## [What you need to do]
In the records, each line holding "Политика" must be reported.

··· Source data

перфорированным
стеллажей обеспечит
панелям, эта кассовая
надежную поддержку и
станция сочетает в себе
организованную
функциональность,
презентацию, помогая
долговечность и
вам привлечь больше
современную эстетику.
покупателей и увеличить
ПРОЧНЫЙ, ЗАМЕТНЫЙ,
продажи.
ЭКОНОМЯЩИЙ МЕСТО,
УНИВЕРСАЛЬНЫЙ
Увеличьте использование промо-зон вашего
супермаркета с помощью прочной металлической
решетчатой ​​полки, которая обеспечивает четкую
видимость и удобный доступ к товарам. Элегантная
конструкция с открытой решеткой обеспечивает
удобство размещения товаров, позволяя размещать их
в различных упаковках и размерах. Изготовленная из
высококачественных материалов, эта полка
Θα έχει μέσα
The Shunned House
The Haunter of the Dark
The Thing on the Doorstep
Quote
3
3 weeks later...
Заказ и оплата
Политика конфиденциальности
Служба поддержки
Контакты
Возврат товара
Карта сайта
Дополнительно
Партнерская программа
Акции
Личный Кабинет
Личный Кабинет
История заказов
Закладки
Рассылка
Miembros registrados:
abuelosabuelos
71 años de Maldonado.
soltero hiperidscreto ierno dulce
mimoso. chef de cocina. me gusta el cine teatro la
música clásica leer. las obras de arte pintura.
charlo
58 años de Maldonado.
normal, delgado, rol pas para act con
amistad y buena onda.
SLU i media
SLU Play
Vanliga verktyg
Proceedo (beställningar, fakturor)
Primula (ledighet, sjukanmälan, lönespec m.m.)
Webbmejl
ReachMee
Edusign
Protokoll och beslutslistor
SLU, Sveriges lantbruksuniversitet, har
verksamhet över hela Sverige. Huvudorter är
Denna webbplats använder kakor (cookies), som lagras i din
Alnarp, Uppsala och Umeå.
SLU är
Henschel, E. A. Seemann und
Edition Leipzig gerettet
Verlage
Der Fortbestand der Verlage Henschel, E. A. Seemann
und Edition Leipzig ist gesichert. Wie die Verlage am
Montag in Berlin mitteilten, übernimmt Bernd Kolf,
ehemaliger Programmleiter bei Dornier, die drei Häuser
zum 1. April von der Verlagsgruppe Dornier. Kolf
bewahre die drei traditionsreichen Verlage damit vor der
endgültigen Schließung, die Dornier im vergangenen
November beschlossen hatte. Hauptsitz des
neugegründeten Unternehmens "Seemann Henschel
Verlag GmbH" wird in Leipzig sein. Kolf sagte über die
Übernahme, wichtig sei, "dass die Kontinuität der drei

······
··· Source data

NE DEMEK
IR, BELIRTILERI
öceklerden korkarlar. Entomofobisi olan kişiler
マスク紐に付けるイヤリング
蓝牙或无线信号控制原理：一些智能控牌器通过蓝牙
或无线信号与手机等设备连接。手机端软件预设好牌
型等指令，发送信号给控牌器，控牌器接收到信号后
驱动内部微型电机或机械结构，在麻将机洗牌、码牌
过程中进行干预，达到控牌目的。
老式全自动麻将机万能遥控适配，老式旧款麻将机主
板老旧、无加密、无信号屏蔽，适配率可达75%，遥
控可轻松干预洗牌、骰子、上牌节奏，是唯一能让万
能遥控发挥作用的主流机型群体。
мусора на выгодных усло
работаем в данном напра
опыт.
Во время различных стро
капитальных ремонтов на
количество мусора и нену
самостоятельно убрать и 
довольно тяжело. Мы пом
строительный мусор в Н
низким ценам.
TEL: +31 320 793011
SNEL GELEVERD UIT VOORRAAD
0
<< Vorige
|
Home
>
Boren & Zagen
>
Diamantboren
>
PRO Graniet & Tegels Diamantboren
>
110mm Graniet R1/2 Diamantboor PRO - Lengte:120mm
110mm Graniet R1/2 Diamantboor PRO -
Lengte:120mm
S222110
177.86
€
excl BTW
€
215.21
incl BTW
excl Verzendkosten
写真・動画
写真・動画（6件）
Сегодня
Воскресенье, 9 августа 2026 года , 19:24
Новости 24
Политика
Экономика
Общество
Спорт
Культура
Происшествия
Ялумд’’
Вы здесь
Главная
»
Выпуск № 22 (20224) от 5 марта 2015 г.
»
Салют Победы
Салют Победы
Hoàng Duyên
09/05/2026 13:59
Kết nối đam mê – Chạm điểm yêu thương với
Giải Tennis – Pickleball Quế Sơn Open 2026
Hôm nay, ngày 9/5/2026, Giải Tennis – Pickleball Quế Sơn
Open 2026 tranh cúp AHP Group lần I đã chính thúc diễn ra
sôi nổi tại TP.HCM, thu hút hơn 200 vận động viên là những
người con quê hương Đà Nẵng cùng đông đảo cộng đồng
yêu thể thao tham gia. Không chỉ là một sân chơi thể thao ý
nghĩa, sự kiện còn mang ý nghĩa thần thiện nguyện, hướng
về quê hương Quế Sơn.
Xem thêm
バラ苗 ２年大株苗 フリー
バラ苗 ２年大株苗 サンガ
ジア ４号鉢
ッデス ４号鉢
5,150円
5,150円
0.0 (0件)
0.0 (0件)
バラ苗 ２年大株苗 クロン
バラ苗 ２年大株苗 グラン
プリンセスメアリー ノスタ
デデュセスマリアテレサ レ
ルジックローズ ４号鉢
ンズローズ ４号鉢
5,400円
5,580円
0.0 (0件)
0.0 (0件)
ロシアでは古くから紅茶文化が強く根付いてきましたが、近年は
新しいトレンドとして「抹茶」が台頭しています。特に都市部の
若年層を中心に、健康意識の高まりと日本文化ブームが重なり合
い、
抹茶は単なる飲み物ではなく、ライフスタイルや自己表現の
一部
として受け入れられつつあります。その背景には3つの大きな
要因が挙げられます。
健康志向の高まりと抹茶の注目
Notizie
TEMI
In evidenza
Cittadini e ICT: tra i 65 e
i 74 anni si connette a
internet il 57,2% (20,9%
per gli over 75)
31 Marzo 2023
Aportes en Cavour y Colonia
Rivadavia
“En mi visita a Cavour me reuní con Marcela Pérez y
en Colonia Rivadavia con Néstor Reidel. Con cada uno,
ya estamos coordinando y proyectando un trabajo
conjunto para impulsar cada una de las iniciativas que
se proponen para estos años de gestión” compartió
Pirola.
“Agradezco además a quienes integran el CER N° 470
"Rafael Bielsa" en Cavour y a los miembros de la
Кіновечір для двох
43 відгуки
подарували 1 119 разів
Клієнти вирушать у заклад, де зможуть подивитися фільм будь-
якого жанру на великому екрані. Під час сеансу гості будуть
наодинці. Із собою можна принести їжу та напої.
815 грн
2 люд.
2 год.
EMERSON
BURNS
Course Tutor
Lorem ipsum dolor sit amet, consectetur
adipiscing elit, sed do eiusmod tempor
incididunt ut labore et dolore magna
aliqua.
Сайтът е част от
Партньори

······

## [Result]
Политика конфиденциальности
Политика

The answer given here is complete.